What date was the application made?

  1. In the proceedings, the Applicant contended that an application was made on 6 June 2023 and was therefore within 21 days after the dismissal took effect.[6]

  1. The Applicant stated that he attended the Service NSW Bankstown Service Centre on 5 June 2023 and obtained a blank application form which he completed at home later that day.[7]

  1. The Applicant stated that on 6 June 2023, he attended a Service NSW Service Centre and although he was initially advised that Service NSW could not assist him in lodging the application form with the Commission, the Applicant stated that a staff member later took the application form and sent it to the Commission.[8] In support of this evidence, the Applicant relies on Exhibit 4. Exhibit 4 is a service receipt/ticket for the Service NSW Bankstown Service Centre dated 6 June 2023 at 12:32pm. The Applicant described this as “evidence showing [the Commission] that I’ve lodged it on the 6th.”[9]

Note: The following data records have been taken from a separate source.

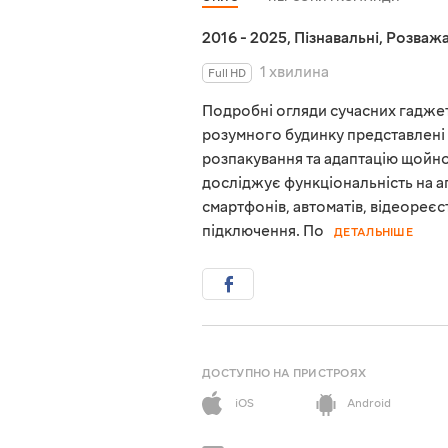
2016 - 2025
,
Пізнавальні
,
Розважа
1 хвилина
Full HD
Подробні огляди сучасних гаджеті
розумного будинку представлені 
розпакування та адаптацію щойно
досліджує функціональність на а
смартфонів, автоматів, відеореєст
підключення. По
ДЕТАЛЬНІШЕ
ДОСТУПНО НА ПРИСТРОЯХ
iOS
Android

  1. The Applicant stated he contacted the Commission a “couple of days later” to check whether his application had been received. The Applicant’s evidence in relation to this enquiry is as follows:

Where did they send it?  ‑They told me GFC - FWC, the Fair Work Commission, which is why I assumed that you guys have got it. I then on, I’m guessing the 5th or the 4th, or a couple of days later, I rang the Commission to find out have they received it, blah, blah, blah, ‘Am I all sweet, did I come within that 21 days?’ They said, ‘Yes’, and that was it. This is where the whole confusion - - -.[10]

Consideration – what date was the Application made?

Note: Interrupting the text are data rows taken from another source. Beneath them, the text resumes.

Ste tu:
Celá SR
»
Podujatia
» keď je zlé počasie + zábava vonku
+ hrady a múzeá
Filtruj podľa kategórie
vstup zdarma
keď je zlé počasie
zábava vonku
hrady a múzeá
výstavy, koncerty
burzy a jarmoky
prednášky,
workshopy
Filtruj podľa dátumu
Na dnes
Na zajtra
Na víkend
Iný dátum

  1. There can be doubt that the date the Application was made was 14 June 2023. The issue is whether an application was made on an earlier date, and in particular, on or around 6 June 2023. For the following reasons, there is no basis to find that an application was made by the Applicant (or by Service NSW on his behalf) prior to 14 June 2023. In coming to this conclusion, I found the Applicant to be an unsatisfactory witness who gave inconsistent and unreliable evidence.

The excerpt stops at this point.